According to a press release from de Blasio’s office the two will create a program of “financial incentives and other employment protections” to urge health care professionals to go to West Africa and provide treatment to Ebola patients.

“We believe that public health in West Africa and the public health in New York are interconnected and both must be addressed,” said Governor Cuomo.  “The depth of the challenge we face in containing Ebola requires us to meet this test in a comprehensive manner on multiple fronts, and part of that is encouraging and incentivizing medical personnel to go to West Africa.”

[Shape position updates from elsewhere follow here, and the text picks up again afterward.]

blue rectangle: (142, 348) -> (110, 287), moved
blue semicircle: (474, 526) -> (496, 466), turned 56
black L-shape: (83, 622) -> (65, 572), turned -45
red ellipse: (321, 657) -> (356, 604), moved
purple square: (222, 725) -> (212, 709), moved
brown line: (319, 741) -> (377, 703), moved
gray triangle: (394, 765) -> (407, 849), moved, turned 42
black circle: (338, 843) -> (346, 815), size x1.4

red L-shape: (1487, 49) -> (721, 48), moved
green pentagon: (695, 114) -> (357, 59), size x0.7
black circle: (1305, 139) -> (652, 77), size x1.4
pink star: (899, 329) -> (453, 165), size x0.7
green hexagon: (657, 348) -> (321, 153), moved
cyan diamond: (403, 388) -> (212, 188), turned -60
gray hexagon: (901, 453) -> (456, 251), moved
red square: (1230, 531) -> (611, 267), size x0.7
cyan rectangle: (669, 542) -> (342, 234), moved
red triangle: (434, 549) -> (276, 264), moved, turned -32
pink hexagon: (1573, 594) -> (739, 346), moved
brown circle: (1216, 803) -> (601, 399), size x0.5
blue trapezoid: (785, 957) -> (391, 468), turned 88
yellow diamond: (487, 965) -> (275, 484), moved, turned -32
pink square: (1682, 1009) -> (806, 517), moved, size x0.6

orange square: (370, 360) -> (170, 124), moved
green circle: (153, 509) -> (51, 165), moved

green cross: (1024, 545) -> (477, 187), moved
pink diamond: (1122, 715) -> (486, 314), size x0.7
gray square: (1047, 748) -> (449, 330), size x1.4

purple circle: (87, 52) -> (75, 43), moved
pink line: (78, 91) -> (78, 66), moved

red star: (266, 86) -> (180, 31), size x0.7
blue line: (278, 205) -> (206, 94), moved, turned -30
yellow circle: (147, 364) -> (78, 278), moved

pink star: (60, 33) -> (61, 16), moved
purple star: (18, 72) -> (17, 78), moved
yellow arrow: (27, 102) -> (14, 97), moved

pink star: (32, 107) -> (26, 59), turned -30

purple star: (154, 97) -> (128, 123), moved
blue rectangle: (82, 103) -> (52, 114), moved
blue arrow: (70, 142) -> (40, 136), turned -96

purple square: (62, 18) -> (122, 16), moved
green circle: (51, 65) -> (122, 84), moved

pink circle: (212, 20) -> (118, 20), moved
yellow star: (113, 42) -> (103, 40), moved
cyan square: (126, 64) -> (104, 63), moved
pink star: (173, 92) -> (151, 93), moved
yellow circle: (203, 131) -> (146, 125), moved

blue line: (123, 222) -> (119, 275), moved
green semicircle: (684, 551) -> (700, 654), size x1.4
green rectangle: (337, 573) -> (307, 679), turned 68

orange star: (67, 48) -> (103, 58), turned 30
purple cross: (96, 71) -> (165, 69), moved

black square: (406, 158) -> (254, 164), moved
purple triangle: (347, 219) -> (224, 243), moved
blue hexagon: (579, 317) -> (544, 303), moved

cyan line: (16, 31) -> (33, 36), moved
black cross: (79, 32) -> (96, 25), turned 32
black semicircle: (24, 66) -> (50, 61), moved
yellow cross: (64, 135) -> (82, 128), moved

“The brave and selfless doctors, nurses and health care workers who voluntary travel to hot zones in West Africa to combat Ebola are heroes, plain and simple, and we need their hard work, courage and sacrifice to protect all of us across the globe from this deadly virus,” said Mayor de Blasio.  “We must also do more to encourage additional health care professionals to join this critical fight, and the partnership unveiled today will be instrumental in growing the ranks of these valiant doctors and nurses.”

De Blasio’s office says that the program will be modeled on benefits and rights given to military reservists. These workers would then have their pay, health care, and employment statuses continue when they return. Additionally, The State will also give “necessary reimbursements – to health care workers and their employers – for any quarantines that are needed upon their return to help protect public health and safety in New York.”

This announcement comes on the heels on the news that Dr. Craig Spencer, a medical professional associated with Doctors Without Borders, may have initially lied to city officials about quarantining himself when he first returned from Guinea after treating Ebola patients. Kaci Wilcox, a nurse who was first quarantined in Newark after returning from Sierra Leone, reportedly broke her quarantine in her home state of Maine.